Is a sticky label the answer to the IoT’s security problems?

If the security of Internet of Things (IoT) devices is one of tech’s big worries, how might this be turned around?

In the UK, the Government just published new details of its surprising and unfashionable answer – a sticky label.

Called ‘Secure by Design’ since first being mooted in 2018, this won’t simply be a nice to have sticker. In time it could become a legal requirement to display it on anything sold with IoT features, such as internet TVs, home security cameras, IoT toys, and home appliances.

Right now, the legal bit remains an aspiration subject to further consultation, but legislation appears to be on the cards at some point, perhaps by next year.

Rather than get mired in complicated security concepts, Secure by Design cleverly zeros in on three fundamental problems that bedevil IoT devices and device security in general.

“IoT device passwords must be unique and not resettable to any universal factory setting.”

The industry has been getting better at avoiding this pitfall in recent years (witness the way broadband routers now ship with unique admin and Wi-Fi passwords) but a lot of mass-market IoT gadgets still ignore this simple principle.

“Manufacturers of IoT products provide a public point of contact as part of a vulnerability disclosure policy.”

A simple and radical suggestion – if you make something there should be a way for researchers to tell you that something’s broken in it that needs fixing. There’s plenty of anecdotal evidence that some mass-market manufacturers at least, are completely oblivious to this concept.

“Manufacturers explicitly state the minimum length of time for which the device will receive security updates through an end of life policy.”

This is where things become uncomfortable for device makers. The first two above require a change of culture but wouldn’t cost much to implement. This one, however, could be a sticking point.

Big brands such as Google, Apple and Microsoft already offer a clear indication on the life expectancy of their products, but they are the exception rather than the rule. For most product makers, the idea of a defined life expectancy with a legally binding update schedule to maintain is anathema, because it adds ongoing costs that play havoc with their investment model.

Notice that Secure by Design doesn’t, as it stands, tell makers how long this should be, simply that they should be upfront about their intentions.
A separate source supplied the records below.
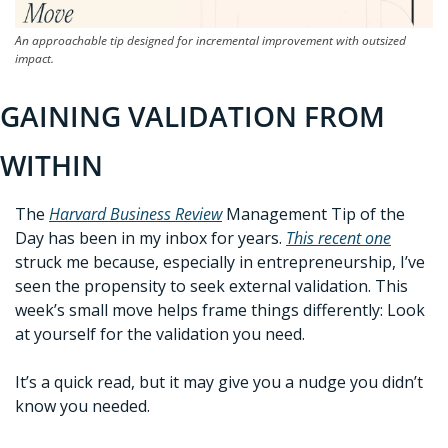
An approachable tip designed for incremental improvement with outsized 
impact.
GAINING VALIDATION FROM 
WITHIN
The 
Harvard Business Review
Management Tip of the 
Day has been in my inbox for years. 
This recent one
struck me because, especially in entrepreneurship, I’ve 
seen the propensity to seek external validation. This 
week’s small move helps frame things differently: Look 
at yourself for the validation you need. 
It’s a quick read, but it may give you a nudge you didn’t 
know you needed. 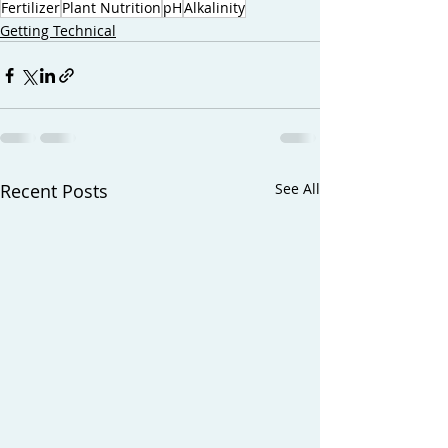
Fertilizer
Plant Nutrition
pH
Alkalinity
Getting Technical
Recent Posts
See All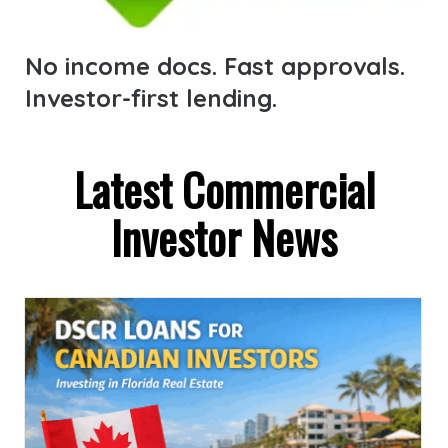
No income docs. Fast approvals.
Investor-first lending.
Latest Commercial
Investor News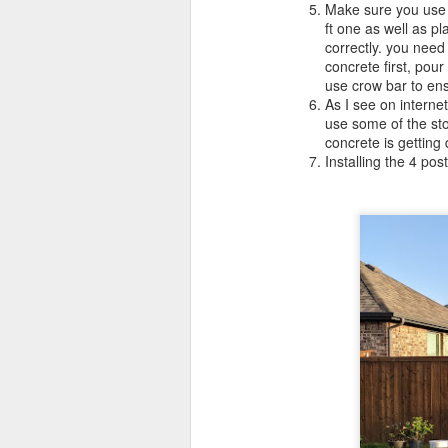
Make sure you use 
ft one as well as pl
correctly. you need
concrete first, pour
use crow bar to ens
As I see on internet
use some of the sto
concrete is getting
Installing the 4 po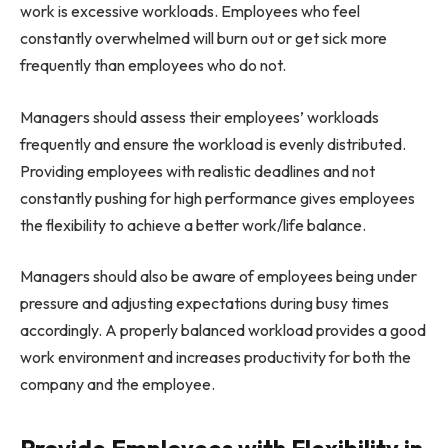
work is excessive workloads. Employees who feel
constantly overwhelmed will burn out or get sick more
frequently than employees who do not.
Managers should assess their employees’ workloads
frequently and ensure the workload is evenly distributed.
Providing employees with realistic deadlines and not
constantly pushing for high performance gives employees
the flexibility to achieve a better work/life balance.
Managers should also be aware of employees being under
pressure and adjusting expectations during busy times
accordingly. A properly balanced workload provides a good
work environment and increases productivity for both the
company and the employee.
Provide Employees with Flexibility in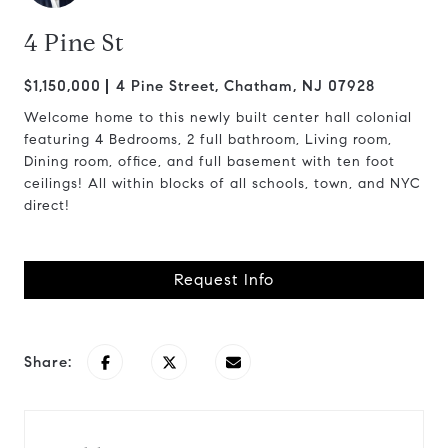
4 Pine St
$1,150,000
4 Pine Street, Chatham, NJ 07928
Welcome home to this newly built center hall colonial
featuring 4 Bedrooms, 2 full bathroom, Living room,
Dining room, office, and full basement with ten foot
ceilings! All within blocks of all schools, town, and NYC
direct!
Request Info
Share: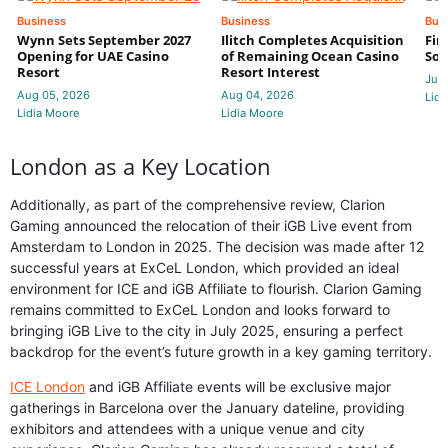
Business
Business
Bus
Wynn Sets September 2027
Ilitch Completes Acquisition
Fir
Opening for UAE Casino
of Remaining Ocean Casino
Sol
Resort
Resort Interest
Jul 
Aug 05, 2026
Aug 04, 2026
Lidi
Lidia Moore
Lidia Moore
London as a Key Location
Additionally, as part of the comprehensive review, Clarion
Gaming announced the relocation of their iGB Live event from
Amsterdam to London in 2025. The decision was made after 12
successful years at ExCeL London, which provided an ideal
environment for ICE and iGB Affiliate to flourish. Clarion Gaming
remains committed to ExCeL London and looks forward to
bringing iGB Live to the city in July 2025, ensuring a perfect
backdrop for the event’s future growth in a key gaming territory.
ICE London
and iGB Affiliate events will be exclusive major
gatherings in Barcelona over the January dateline, providing
exhibitors and attendees with a unique venue and city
Good luck to anyone who can figure out a sure-fire way of putting that into practice. The danger is that device makers come up with clever ways to downplay its importance or hide the information in small print.

A waste of time then?

The idea of government imposing national security standards on equipment is still alien to an industry built on easy investment, time-to-market, and barely any regulation beyond that required for electrical safety.

And yet security standards that get their timing right have a habit of becoming de facto, a good example being the way stringent cybersecurity regulations in tiny Singapore have influenced compliance standards far beyond its borders.

Once a higher standard has been set, larger manufacturers with economies of scale often buckle down and treat it is a useful guide. The fact that the UK Government says it has taken input on Secure by Design from Amazon, Philips, Panasonic, Samsung, Miele, Yale and Legrand is encouraging.

Let’s see whether Secure by Design’s code of practice gets watered down or ends up being optional. But cynics shouldn’t assume it will.

Some will argue that had governments laid out stringent security regulations in advance of IoT being invented, investors would have shied away from investing.

Then again, had that happened there would also be no IoT security problem to worry about. To borrow an old adage: if you think security is expensive try living in a world that doesn’t have any.